Comparative study on numerical performances of log-conformation representation and standard conformation representation in the simulation of viscoelastic fluid turbulent drag-reducing channel flow

Abstract

In this paper, a new derivation process of the log-conformation governing equation for viscoelastic fluid flows is presented by using the Taylor series definition of the matrix logarithm. Based on the log-conformation representation (LCR) and standard conformation representation (CR) methods, the turbulent drag-reducing channel flow of viscoelastic fluid described by the Oldroyd-B constitutive model is simulated by the finite difference method. The comparison illustrates that the turbulent drag reduction (DR) effect under the condition of a low Weissenberg number (Wi = 1) or moderate Weissenberg number (Wi = 5) can be successfully reproduced by the CR method but is very difficult to be obtained by the LCR method at the same grid resolution if the commonly used interpolation approaches in the computing domain (i.e., log domain) are employed. Further research reveals that the interpolation method of log-conformation tensor involved is one of the dominant reasons responsible for the disability to obtain a turbulent DR effect by using the LCR method.
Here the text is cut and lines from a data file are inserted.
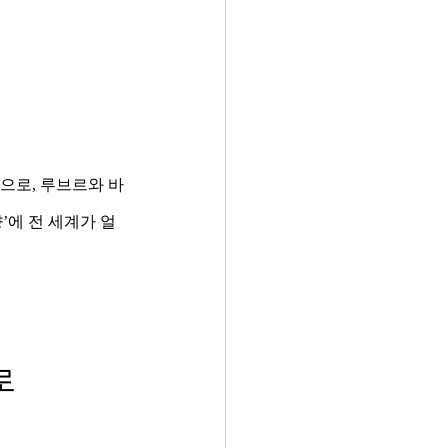
명으로, 루브르와 바
’에 전 세계가 얼
로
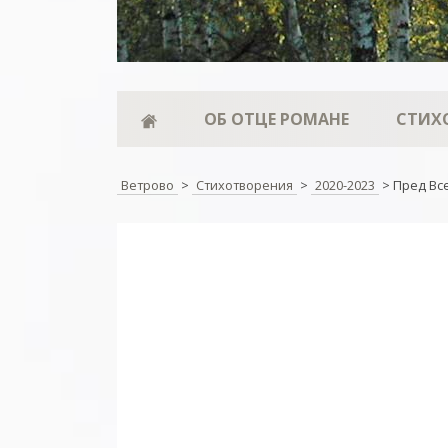
ОБ ОТЦЕ РОМАНЕ
СТИХ
Ветрово
>
Стихотворения
>
2020-2023
>
Пред В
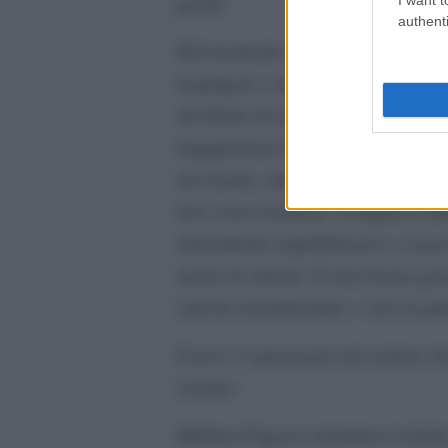
parole.
authenti
Dal momento che un Kamala Harris,
respingere e permesso la rielezion
all’effetto di un Melenchon, vero a
maggioranza francese. Ecco perché 
suo leader, che sono oggettivamente
loro corsa al potere. Compreso alt
sbarramento repubblicano o a pacch
anche di sinistra. È una buona guer
calcolo monumentale e solo la pate
E poi c’è questa piccola notizia c
cerchio:
Mathieu Pigasse ristruttura il debi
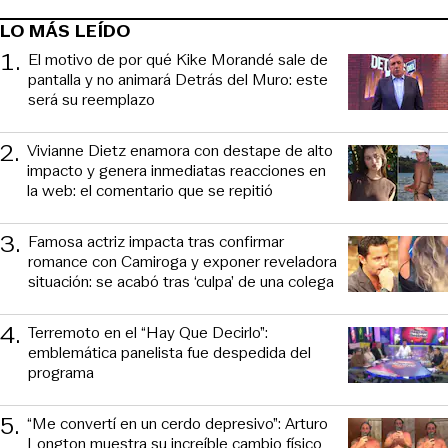
LO MÁS LEÍDO
1
.
El motivo de por qué Kike Morandé sale de
pantalla y no animará Detrás del Muro: este
será su reemplazo
2
.
Vivianne Dietz enamora con destape de alto
impacto y genera inmediatas reacciones en
la web: el comentario que se repitió
3
.
Famosa actriz impacta tras confirmar
romance con Camiroga y exponer reveladora
situación: se acabó tras ‘culpa’ de una colega
4
.
Terremoto en el “Hay Que Decirlo”:
emblemática panelista fue despedida del
programa
5
.
“Me convertí en un cerdo depresivo”: Arturo
Longton muestra su increíble cambio físico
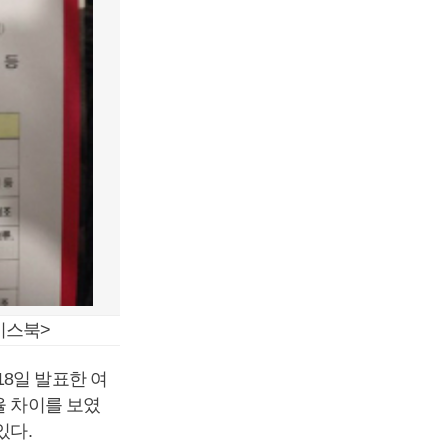
이스북>
8일 발표한 여
율 차이를 보였
있다.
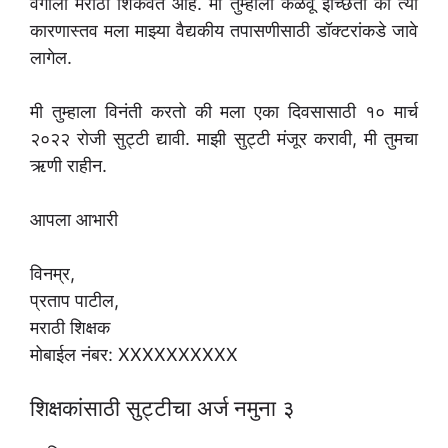
वर्गाला मराठी शिकवत आहे. मी तुम्हाला कळवू इच्छितो की त्या
कारणास्तव मला माझ्या वैद्यकीय तपासणीसाठी डॉक्टरांकडे जावे
लागेल.
मी तुम्हाला विनंती करतो की मला एका दिवसासाठी १० मार्च
२०२२ रोजी सुट्टी द्यावी. माझी सुट्टी मंजूर करावी, मी तुमचा
ऋणी राहीन.
आपला आभारी
विनम्र,
प्रताप पाटील,
मराठी शिक्षक
मोबाईल नंबर: XXXXXXXXXX
शिक्षकांसाठी सुट्टीचा अर्ज नमुना ३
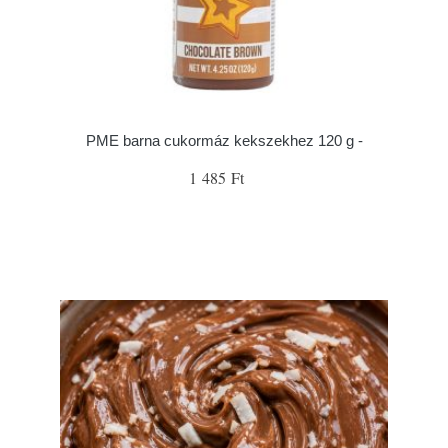
PME barna cukormáz kekszekhez 120 g -
1 485 Ft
If the interpolation is performed in a physical domain, the turbulent DR effect can be reproduced by using the LCR method. If the interpolation involved in the CR method is carried out in a log domain, the turbulent DR phenomenon can still be simulated but with a weakened DR effect. In sum, this study demonstrates that the commonly used interpolation approaches in the log domain should be responsible for the poor performance of the LCR method.